On March 20, 2014, the Company completed a Net Smelter Return (“NSR”) royalty agreement on the Seabee Gold Operation. Pursuant to this transaction, proceeds of U.S. $12.0 million were received by the Company in exchange for a three (3) percent NSR. Under the terms of the NSR, the Company has the right to purchase 50 percent of the NSR for U.S. $12.0 million, expiring on December 31, 2016. The NSR payments will be paid quarterly in cash or in physical gold at the average price of gold in each calendar month. Proceeds from the NSR will be used for further development at the Seabee Gold Operation and for general working capital purposes primarily related to the Seabee Gold Operation.

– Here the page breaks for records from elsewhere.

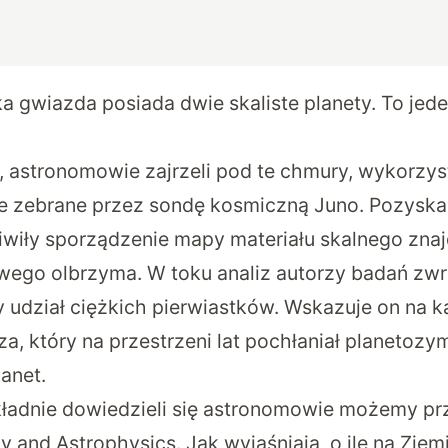
ka gwiazda posiada dwie skaliste planety. To jede
, astronomowie zajrzeli pod te chmury, wykorzys
e zebrane przez sondę kosmiczną Juno. Pozyska
iwiły sporządzenie mapy materiału skalnego znaj
wego olbrzyma. W toku analiz autorzy badań zwr
 udział ciężkich pierwiastków. Wskazuje on na k
a, który na przestrzeni lat pochłaniał planetoz
lanet.
ładnie dowiedzieli się astronomowie możemy pr
y and Astrophysics
. Jak wyjaśniają, o ile na Zie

| (d) | Private Placement Pursuant to Credit Agreement Waiver |
On March 28, 2014, Claude completed a private placement (the "Private Placement") of common shares in the capital of the Company ("Common Shares"). The Private Placement consisted of the issuance of 4,545,454 Common Shares at a price of CDN $0.22 per Common Share, being the market price of the Common Shares within the meaning of the Toronto Stock Exchange Company Manual, to CCP. The Common Shares have been issued to CCP as payment for a waiver being granted by CCP in connection with a Credit Agreement dated as of April 5, 2013 as a result of a covenant breach at December 31, 2013, as well as the modification of certain covenants. Concurrently with satisfaction of this one-time payment, the 5.75 million common share purchase warrants pursuant to the original agreement were cancelled in conjunction with the waiver.